Peep Show/Endless Love Show, 1966
Installed as part of the exhibition “Kusama’s Peep Show/Endless Love Show,” this hexagonal space was lined with mirrors, while the floor was crowded with pulsing red, blue, white and green lights. Two small windows permitted viewers to peer inside. The installation exhibits the signature polka dots (in the form of round light bulbs) and the sense of infinite, repetitive immersion and unbound space that have continued to characterize Kusama’s art for over fifty years. From her early years in New York, where the now internationally renowned artist was part of the 1960s anti-art establishment, Kusama has traded on her own neuroses and mental fragility (she has been a voluntary patient in a mental hospital in Japan since the early 1970s) to create works – paintings, sculptures, installations, performances – of cosmic infinity and obsessive excess. It has been suggested that rather than searching for meaning in her art, we should seek to discover the mental processes and ways of seeing that each work offers.
Asphalt Rundown, 1978
A truck tips a load of asphalt down a gravelly hillside. The sticky black substance creates a dark shadowy stain. With relatively little control over the form that the finished work takes, the artist’s role is that of an instigator. Although earlier in the decade he had produced Minimalist-type sculpture, with Asphalt Rundown Smithson signaled his position as an innovator of Land art. Unlike gallery exhibited art objects (which could be readily moved) these large-scale works were site specific. Since Land artists tended to work with natural materials in locations far from the urban centers of the contemporary art world, most viewers experience these often-temporary works though the non-site medium of photography.
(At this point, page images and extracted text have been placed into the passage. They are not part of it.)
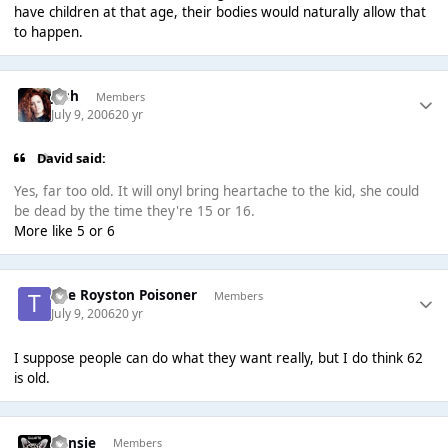
have children at that age, their bodies would naturally allow that
to happen.
Josh
Members
July 9, 2006
20 yr
David said:
Yes, far too old. It will onyl bring heartache to the kid, she could
be dead by the time they're 15 or 16.
More like 5 or 6
The Royston Poisoner
Members
July 9, 2006
20 yr
I suppose people can do what they want really, but I do think 62
is old.
Consie
Members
In the same year that Asphalt Rundown was completed, the artist started construction of his most iconic “earthwork,” Spiral Jetty. Smithson was tragically killed in a plane crash whilst inspecting one of his works in 1973.
Slavery! Slavery!, 1997
The complete title of this work is Slavery! Slavery! Presenting a GRAND and LIFELIKE Panoramic Journey into the Picturesque South. Slavery of ‘Life at “Ol” Virginny’s Hole” (sketches from Plantation Life)’. See the Peculiar Institution as Never Before! All Cut from Black Paper by the Able Hand of Kara Elizabeth Walker, an Emancipated Negress and Leader of her Cause. The paper cutouts have a cartoon-like prettiness at first glance, until a closer look reveals a hellish world of sex, slavery, and sadism under a crescent moon and dripping Spanish moss. Racism dominates Walker’s work, and she draws inspiration from historical fiction, actual slave narratives, minstrel shows and other artists, such as Adrian Piper. Yet within the story that she tells, whether in cut-out silhouettes, drawings, or film, is a chaos of contradictory ideas. She plays with stereotypes, but the standard dualities – victim and predator, strong and weak, black and white – are unreliable and shifting, forcing the viewer to reconsider their own response.